Only Belknap will be eliminated from the list moving forward to the Nov. 5 election because of his decision to withdraw, she said.

Although Belknap turned in his letter withdrawing from the election on Monday, Corriveau said there was no way to legally remove him from the primary ballots already established under the candidate declaration and certification process.

“I called the state but there is nothing that can be done,” Corriveau said. The Board of Canvassers has received the paper ballots for the primary to be mailed out to those filing for absentee and paper ballots and is already sending them out, she said.

Belknap’s name appears second on the listing for City Council below incumbent Christopher Beauchamp. Also on the ballot after Belknap are incumbent Albert G. Brien, Eric R. Cartier, incumbent Marc A. Dubois, Kathryn M. Dumais, Richard J. Fagnant, incumbents Daniel M. Gendron and Roger G. Jalette Sr., Garett S. Mancieri, Anita Ann McGuire-Forcier, incumbent Robert R. Moreau, Melissa A. Murray, Christopher M. Roberts, and incumbent John F. Ward.

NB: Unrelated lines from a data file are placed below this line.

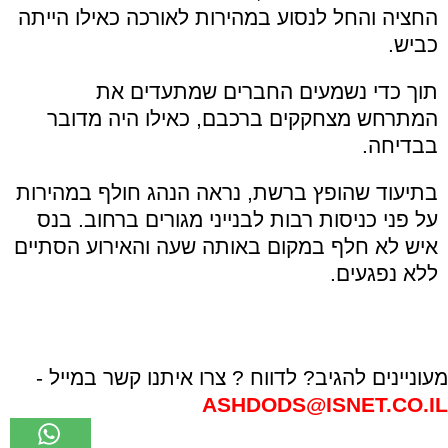
החציה והחל לנסוע במהירות לאורכה כאילו הייתה
כביש.
תוך כדי נשמעים החברים שמתעדים את
המתרחש מצחקקים ברכבם, כאילו היה מדובר
בבדיחה.
בתיעוד שהופץ ברשת, נראה הנהג חולף במהירות
על פני כניסות רבות לבנייני מגורים ברחוב. בנס
איש לא חלף במקום באותה שעה והאירוע הסתיים
ללא נפגעים.
מעוניינים להגיב? לדווח ? צרו איתנו קשר במייל -
ASHDODS@ISNET.CO.IL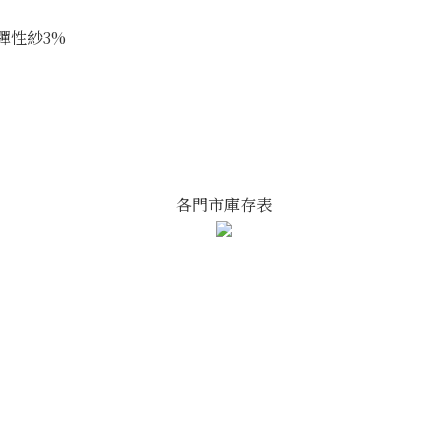
+彈性紗3%
各門市庫存表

Corriveau said the ballots for the Nov. 5 election have not yet been prepared, and Belknap will be removed from the council contest. All remaining 14 candidates will be listed on the ballot as vying for the seven available seats to be elected, she noted.

In his letter to the Board of Canvassers, Belknap indicated he researched the issue of whether he could take a seat on the Council if elected, and as a result, “It is with regret I am withdrawing myself as a candidate for the elected position of City Council.”

When contacted about his decision Wednesday, Belknap said he had found as a result of research and a related legal opinion an attorney that R.I. General Law 17-1-5.1 would bar him from taking the council seat if he did win in November or require him to give up his current employment as a daytime maintenance worker at the Bernon Heights Elementary School. He could choose to file a legal challenge to the state rule, but that would result in legal costs and also a potential delay in the seating of the new council, he said.

“I just didn’t want to be a stumbling block to the process, and there would have to be a legal challenge,” he said.

Belknap said he did not have the option of giving up his School Department job, and does not expect that he could retire from it for a number of years.

The problem is the state election law barring a school or municipal employee from being elected to a post in the community in which they work, he noted.

“Basically, you can be a state senator or a state representative and hold municipal office in your community, but you can’t be a city employee or a School Department employee,” he said.